> WHAT IS NEEDED
Without any of their pictures, return all of the records exactly.

> DATASET EXTRACT
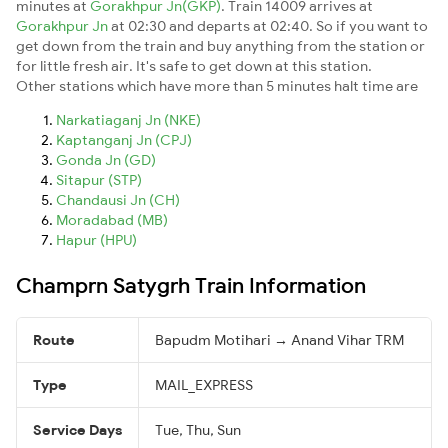
minutes at
Gorakhpur Jn(GKP)
. Train 14009 arrives at
Gorakhpur Jn
at 02:30 and departs at 02:40. So if you want to
get down from the train and buy anything from the station or
for little fresh air. It's safe to get down at this station.
Other stations which have more than 5 minutes halt time are
Narkatiaganj Jn (NKE)
Kaptanganj Jn (CPJ)
Gonda Jn (GD)
Sitapur (STP)
Chandausi Jn (CH)
Moradabad (MB)
Hapur (HPU)
Champrn Satygrh Train Information
Route
Bapudm Motihari → Anand Vihar TRM
Type
MAIL_EXPRESS
Service Days
Tue, Thu, Sun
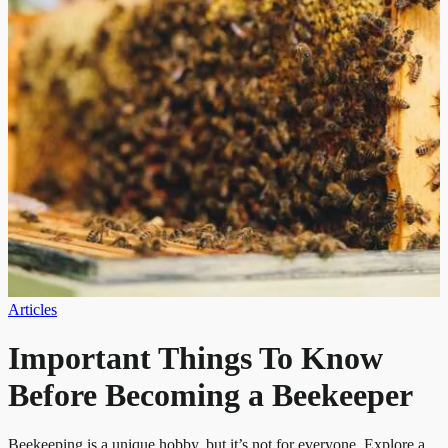
Articles
Important Things To Know
Before Becoming a Beekeeper
Beekeeping is a unique hobby, but it’s not for everyone. Explore a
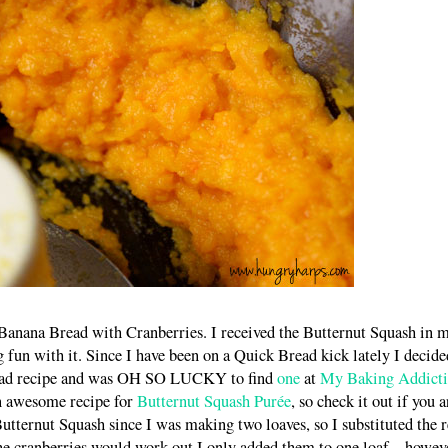
anana Bread with Cranberries. I received the Butternut Squash in 
fun with it. Since I have been on a Quick Bread kick lately I decide
read recipe and was OH SO LUCKY to find
one
at
My Baking Addict
n awesome recipe for
Butternut Squash Purée
, so check it out if you a
utternut Squash since I was making two loaves, so I substituted the r
he cranberries would work out I only added them to one loaf – howeve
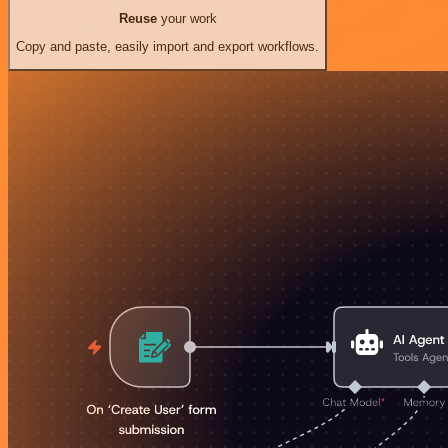
Reuse
your work
Copy and paste, easily import and export workflows.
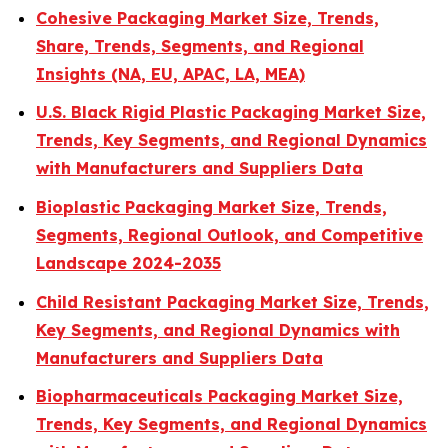
Cohesive Packaging Market Size, Trends,
Share, Trends, Segments, and Regional
Insights (NA, EU, APAC, LA, MEA)
U.S. Black Rigid Plastic Packaging Market Size,
Trends, Key Segments, and Regional Dynamics
with Manufacturers and Suppliers Data
Bioplastic Packaging Market Size, Trends,
Segments, Regional Outlook, and Competitive
Landscape 2024-2035
Child Resistant Packaging Market Size, Trends,
Key Segments, and Regional Dynamics with
Manufacturers and Suppliers Data
Biopharmaceuticals Packaging Market Size,
Trends, Key Segments, and Regional Dynamics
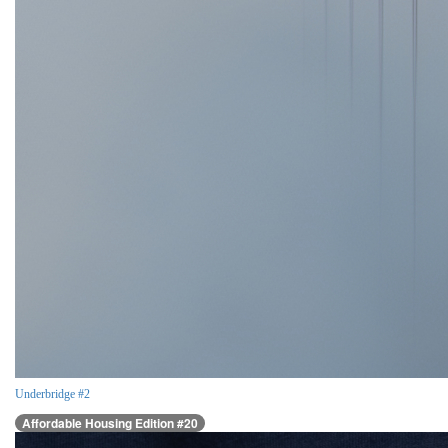
Underbridge #2
Affordable Housing Edition #20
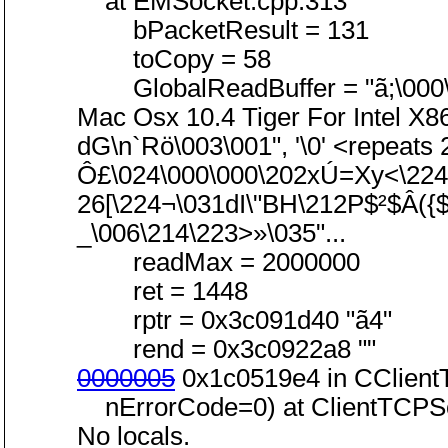
at EMSocket.cpp:313
bPacketResult = 131
toCopy = 58
GlobalReadBuffer = "ã;\000\0
Mac Osx 10.4 Tiger For Intel X8
dG\n`Rö\003\001", '\0' <repeats
Ô£\024\000\000\202xÚ=Xy<\224m
26[\224¬\031dI\"BH\212P$²$Â(
_\006\214\223>»\035"...
readMax = 2000000
ret = 1448
rptr = 0x3c091d40 "ã4"
rend = 0x3c0922a8 ""
0000005
0x1c0519e4 in CClient
nErrorCode=0) at ClientTCPSo
No locals.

> RESULT OF THE EXERCISE
minutes at
Gorakhpur Jn(GKP)
. Train 14009 arrives at
Gorakhpur Jn
at 02:30 and departs at 02:40. So if you want to
get down from the train and buy anything from the station or
for little fresh air. It's safe to get down at this station.
Other stations which have more than 5 minutes halt time are
Narkatiaganj Jn (NKE)
Kaptanganj Jn (CPJ)
Gonda Jn (GD)
Sitapur (STP)
Chandausi Jn (CH)
Moradabad (MB)
Hapur (HPU)
Champrn Satygrh Train Information
Route
Bapudm Motihari → Anand Vihar TRM
Type
MAIL_EXPRESS
Service Days
Tue, Thu, Sun
Articles
Important Things To Know
Before Becoming a Beekeeper
Beekeeping is a unique hobby, but it’s not for everyone. Explore a
anana Bread with Cranberries. I received the Butternut Squash in 
fun with it. Since I have been on a Quick Bread kick lately I decide
read recipe and was OH SO LUCKY to find
one
at
My Baking Addict
n awesome recipe for
Butternut Squash Purée
, so check it out if you a
utternut Squash since I was making two loaves, so I substituted the r
he cranberries would work out I only added them to one loaf – howeve
Reuse
your work
Copy and paste, easily import and export workflows.
Cohesive Packaging Market Size, Trends,
Share, Trends, Segments, and Regional
Insights (NA, EU, APAC, LA, MEA)
U.S. Black Rigid Plastic Packaging Market Size,
Trends, Key Segments, and Regional Dynamics
with Manufacturers and Suppliers Data
Bioplastic Packaging Market Size, Trends,
Segments, Regional Outlook, and Competitive
Landscape 2024-2035
Child Resistant Packaging Market Size, Trends,
Key Segments, and Regional Dynamics with
Manufacturers and Suppliers Data
Biopharmaceuticals Packaging Market Size,
Trends, Key Segments, and Regional Dynamics
Underbridge #2
Affordable Housing Edition #20
at EMSocket.cpp:313
bPacketResult = 131
toCopy = 58
GlobalReadBuffer = "ã;\000\0
Mac Osx 10.4 Tiger For Intel X8
dG\n`Rö\003\001", '\0' <repeats
Ô£\024\000\000\202xÚ=Xy<\224m
26[\224¬\031dI\"BH\212P$²$Â(
_\006\214\223>»\035"...
readMax = 2000000
ret = 1448
rptr = 0x3c091d40 "ã4"
rend = 0x3c0922a8 ""
0000005
0x1c0519e4 in CClient
nErrorCode=0) at ClientTCPSo
No locals.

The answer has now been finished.